To do ▸ Check every line of the data below for the word "buah" and say how many have it, without further comment.

(Items from a data source)
--- START ---

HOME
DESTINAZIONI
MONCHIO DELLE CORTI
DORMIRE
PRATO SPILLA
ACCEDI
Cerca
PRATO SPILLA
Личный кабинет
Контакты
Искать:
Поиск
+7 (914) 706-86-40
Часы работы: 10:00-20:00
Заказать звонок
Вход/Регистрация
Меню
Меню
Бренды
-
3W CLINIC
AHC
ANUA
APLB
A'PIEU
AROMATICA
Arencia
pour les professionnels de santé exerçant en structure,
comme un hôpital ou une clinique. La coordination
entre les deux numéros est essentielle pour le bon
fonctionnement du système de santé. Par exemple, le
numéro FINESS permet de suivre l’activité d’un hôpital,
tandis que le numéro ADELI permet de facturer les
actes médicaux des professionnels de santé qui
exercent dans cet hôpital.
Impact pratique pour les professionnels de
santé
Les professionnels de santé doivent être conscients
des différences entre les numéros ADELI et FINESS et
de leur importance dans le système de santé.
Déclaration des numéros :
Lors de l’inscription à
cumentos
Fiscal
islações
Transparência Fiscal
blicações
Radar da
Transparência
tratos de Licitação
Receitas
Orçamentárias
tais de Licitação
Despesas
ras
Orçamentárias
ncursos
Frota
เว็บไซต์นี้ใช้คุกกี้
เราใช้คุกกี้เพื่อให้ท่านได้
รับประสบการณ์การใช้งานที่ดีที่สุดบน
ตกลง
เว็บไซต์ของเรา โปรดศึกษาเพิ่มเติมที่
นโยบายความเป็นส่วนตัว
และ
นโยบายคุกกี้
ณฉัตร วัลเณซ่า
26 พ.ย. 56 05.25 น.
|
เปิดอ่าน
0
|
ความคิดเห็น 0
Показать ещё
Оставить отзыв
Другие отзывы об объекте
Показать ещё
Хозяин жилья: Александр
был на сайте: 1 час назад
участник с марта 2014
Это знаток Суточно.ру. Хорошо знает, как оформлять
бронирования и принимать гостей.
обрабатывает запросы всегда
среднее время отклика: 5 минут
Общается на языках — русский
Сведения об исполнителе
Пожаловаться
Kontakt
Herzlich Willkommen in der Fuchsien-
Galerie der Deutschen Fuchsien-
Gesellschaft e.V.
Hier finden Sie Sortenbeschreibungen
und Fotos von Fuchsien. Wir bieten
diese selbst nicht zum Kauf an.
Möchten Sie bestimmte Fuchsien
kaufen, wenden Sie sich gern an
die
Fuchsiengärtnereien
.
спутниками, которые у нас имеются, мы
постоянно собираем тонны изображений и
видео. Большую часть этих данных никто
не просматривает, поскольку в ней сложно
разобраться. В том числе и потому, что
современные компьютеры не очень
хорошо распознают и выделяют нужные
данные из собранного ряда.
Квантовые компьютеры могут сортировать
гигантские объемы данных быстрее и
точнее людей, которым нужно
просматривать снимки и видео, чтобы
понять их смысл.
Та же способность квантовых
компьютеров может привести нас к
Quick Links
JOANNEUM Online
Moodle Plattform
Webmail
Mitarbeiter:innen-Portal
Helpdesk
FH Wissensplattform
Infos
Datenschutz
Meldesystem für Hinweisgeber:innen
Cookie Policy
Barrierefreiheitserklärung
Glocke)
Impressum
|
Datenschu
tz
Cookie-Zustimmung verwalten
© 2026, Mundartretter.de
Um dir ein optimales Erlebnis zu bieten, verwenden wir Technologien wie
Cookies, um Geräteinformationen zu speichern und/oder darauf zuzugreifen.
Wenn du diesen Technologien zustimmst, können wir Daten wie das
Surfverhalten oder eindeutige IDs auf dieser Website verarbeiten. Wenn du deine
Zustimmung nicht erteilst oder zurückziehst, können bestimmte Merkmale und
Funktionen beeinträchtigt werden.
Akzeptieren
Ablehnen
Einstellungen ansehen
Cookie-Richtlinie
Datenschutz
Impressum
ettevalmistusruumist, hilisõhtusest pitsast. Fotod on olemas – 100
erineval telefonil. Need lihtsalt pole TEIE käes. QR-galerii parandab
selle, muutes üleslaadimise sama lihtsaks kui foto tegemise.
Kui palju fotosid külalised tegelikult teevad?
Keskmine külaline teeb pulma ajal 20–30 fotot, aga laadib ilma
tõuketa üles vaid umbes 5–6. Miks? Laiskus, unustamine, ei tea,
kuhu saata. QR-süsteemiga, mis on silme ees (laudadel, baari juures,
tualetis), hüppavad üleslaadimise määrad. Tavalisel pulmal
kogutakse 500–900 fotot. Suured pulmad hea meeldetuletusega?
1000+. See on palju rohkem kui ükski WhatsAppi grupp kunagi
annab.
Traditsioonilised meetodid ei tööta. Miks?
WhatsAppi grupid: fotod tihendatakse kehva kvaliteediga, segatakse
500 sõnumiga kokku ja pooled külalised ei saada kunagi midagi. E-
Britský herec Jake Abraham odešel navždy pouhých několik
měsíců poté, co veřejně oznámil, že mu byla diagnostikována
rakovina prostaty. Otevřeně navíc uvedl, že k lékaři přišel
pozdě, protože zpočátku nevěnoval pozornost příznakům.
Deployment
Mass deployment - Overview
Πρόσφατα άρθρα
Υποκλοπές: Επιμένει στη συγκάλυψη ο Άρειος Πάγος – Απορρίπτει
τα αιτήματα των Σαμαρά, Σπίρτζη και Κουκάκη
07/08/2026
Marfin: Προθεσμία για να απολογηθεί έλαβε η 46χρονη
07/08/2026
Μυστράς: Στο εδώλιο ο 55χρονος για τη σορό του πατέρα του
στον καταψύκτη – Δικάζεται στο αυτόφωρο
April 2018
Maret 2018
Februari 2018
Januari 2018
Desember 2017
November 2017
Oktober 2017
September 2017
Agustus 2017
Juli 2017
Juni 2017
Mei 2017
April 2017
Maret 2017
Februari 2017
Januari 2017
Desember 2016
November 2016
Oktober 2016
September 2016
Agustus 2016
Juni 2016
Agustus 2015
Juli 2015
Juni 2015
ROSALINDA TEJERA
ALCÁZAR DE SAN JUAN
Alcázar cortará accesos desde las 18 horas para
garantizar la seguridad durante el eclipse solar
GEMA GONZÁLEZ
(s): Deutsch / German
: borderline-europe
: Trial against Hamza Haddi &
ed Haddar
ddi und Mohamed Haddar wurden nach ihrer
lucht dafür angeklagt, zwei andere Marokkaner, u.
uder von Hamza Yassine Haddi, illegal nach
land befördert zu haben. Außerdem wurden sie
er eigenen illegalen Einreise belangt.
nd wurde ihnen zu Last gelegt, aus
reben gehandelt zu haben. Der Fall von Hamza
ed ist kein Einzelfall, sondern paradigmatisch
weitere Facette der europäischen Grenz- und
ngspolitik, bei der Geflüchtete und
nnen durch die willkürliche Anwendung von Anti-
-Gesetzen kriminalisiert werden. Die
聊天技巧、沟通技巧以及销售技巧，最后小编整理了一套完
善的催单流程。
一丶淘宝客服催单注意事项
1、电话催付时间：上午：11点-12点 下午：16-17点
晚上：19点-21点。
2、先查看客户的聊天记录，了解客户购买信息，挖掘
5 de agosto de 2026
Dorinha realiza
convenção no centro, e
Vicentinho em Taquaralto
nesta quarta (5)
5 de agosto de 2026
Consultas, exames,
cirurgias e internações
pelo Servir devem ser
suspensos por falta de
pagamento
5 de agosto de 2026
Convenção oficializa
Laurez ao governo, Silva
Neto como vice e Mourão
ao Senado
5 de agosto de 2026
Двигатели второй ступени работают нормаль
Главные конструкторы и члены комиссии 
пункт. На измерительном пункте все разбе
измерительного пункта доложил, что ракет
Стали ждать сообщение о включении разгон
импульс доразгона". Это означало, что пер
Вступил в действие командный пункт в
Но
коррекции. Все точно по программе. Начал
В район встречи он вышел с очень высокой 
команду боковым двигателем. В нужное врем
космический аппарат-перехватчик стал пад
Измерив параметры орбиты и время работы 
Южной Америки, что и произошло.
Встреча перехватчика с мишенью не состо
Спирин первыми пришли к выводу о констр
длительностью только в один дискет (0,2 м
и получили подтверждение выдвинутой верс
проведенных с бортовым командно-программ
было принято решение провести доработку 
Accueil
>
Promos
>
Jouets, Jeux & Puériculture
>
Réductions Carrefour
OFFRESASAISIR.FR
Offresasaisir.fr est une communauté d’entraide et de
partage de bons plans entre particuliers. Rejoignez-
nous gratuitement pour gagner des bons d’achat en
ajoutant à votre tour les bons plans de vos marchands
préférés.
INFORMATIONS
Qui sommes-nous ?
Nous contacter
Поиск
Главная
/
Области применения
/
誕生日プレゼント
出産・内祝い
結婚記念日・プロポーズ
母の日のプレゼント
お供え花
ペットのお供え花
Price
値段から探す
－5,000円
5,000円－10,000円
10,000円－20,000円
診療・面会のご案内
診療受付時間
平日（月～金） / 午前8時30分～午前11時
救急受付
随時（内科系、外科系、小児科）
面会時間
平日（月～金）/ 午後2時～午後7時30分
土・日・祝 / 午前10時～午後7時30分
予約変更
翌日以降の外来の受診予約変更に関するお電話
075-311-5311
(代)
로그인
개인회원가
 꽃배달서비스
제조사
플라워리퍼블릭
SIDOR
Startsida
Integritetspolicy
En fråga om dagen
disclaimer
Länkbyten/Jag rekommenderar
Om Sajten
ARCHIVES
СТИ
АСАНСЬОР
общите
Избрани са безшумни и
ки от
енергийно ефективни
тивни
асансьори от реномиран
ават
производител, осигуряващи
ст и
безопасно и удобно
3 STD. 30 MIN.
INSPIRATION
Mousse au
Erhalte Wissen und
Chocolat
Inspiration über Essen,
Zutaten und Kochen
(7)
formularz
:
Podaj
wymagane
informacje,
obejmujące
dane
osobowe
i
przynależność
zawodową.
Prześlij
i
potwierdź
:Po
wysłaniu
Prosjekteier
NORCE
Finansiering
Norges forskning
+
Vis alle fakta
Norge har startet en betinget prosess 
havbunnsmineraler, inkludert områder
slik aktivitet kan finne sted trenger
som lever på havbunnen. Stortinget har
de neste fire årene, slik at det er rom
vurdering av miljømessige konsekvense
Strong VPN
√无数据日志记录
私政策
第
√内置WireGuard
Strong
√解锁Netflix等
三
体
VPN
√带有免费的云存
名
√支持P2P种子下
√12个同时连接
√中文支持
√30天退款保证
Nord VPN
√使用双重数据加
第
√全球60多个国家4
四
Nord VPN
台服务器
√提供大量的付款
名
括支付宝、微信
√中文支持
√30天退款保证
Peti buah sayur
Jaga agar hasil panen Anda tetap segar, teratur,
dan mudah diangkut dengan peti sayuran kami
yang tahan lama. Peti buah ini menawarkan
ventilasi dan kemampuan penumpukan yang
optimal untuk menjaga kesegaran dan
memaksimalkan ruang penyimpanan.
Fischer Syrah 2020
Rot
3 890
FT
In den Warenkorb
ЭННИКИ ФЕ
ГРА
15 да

--- END ---

Solution to the exercise ▸ 2